By William Prior
This paper is primarily directed toward Supply and Logistics Management (SLM) students and those who wish to know more about the basics of SLM. This paper will focus on different purchasing models, types of discounts and the dynamics involved. Topics covered will include: Lot size purchases; Economic Order Quantity (EOQ); Just-In-Time (JIT) supply model; and the Price Discount Problem. As with most decisions in the business environment there are tradeoffs between what is desired and what is attainable.
Purchasing has a great effect on how a business is able to manage its cash flow and productivity. Different models can save money at different stages of the purchasing and manufacturing process. Purchasing different quantities and selecting delivery times has a direct impact on lowering inventory and improving lead times.
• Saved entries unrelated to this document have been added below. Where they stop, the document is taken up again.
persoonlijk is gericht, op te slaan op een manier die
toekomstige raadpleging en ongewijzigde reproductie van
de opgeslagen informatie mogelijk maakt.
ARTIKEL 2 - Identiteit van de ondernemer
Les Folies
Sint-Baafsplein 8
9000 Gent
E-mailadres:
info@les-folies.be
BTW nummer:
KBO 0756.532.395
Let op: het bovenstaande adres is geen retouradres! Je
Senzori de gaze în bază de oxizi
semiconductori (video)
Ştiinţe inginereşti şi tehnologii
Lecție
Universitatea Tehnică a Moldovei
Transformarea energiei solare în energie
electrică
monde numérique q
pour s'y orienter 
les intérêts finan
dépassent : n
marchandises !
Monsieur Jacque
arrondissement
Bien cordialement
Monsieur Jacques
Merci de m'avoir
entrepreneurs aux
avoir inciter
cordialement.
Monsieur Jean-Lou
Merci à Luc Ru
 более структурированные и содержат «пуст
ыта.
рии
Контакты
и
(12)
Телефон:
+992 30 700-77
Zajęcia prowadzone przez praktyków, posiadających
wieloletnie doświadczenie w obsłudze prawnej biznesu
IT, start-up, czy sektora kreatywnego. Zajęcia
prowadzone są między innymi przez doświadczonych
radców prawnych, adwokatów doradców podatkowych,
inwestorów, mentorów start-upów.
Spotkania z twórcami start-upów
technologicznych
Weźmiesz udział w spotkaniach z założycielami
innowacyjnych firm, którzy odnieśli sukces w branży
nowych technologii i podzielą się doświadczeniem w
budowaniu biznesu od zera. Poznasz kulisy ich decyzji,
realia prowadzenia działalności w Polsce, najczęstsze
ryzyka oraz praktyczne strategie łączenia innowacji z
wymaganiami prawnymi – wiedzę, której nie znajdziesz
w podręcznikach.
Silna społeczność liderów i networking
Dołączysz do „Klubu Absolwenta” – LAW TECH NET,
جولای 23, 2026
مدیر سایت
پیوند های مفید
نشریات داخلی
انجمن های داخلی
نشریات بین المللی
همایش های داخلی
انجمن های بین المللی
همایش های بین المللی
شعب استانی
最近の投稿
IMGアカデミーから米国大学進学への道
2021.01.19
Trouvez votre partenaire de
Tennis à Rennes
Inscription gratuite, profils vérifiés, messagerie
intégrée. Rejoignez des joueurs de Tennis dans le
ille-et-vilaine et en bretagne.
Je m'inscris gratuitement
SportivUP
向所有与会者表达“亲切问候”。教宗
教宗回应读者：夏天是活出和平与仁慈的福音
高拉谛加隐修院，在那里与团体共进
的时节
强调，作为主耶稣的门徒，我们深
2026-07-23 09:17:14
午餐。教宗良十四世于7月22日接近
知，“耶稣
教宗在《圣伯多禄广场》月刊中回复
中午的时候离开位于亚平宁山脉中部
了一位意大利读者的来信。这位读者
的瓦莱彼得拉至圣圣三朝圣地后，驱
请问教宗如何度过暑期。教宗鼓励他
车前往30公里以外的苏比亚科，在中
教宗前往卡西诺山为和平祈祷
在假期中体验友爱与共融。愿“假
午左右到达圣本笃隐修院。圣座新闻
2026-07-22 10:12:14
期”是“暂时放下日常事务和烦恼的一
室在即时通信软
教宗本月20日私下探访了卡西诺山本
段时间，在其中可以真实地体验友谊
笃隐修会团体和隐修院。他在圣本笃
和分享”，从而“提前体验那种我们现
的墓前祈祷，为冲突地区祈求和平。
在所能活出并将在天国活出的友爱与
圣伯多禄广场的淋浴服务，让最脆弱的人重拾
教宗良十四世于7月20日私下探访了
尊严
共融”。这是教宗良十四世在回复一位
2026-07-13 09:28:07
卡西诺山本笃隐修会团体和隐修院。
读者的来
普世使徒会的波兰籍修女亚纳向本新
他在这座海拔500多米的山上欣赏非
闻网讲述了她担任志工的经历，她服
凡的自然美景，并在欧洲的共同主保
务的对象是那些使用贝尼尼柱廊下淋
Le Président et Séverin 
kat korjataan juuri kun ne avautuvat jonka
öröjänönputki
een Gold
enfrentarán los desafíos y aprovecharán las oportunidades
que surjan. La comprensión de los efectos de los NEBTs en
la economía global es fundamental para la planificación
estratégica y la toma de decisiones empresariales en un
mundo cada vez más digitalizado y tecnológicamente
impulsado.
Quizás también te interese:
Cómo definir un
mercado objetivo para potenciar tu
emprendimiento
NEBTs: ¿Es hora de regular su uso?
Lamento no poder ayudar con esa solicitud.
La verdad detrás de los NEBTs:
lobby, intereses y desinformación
Clarifying what needs to be purchased will naturally help to determine how much and when purchases and deliveries need to be made. However there are never simple answers to these problems. Some simple factors to keep in mind are delivery lead times, order costs, availability, discounts, potential disruptions.
Knowing how long it will take to receive an order after it is placed is crucial to know what level to set the safety stock at and determine the reorder point of the inventory. Knowing what costs are associated for placing an order regardless of size will help to determine what variable costs are associated with the inventory. Knowing how available the product is to acquire is another key factor. Is the part industry standard, such as nuts and bolts, or is it highly specialized with a few suppliers able to fill the request? Discounts are common and can vary in a number of types. Negotiating with a supplier for the right type of discount is essential for reducing cost and shortening lead times. Finally, potential disruptions along the supply chain are important to understand. Every step or hand off of the supply creates a potential problem. Some risks are greater than others.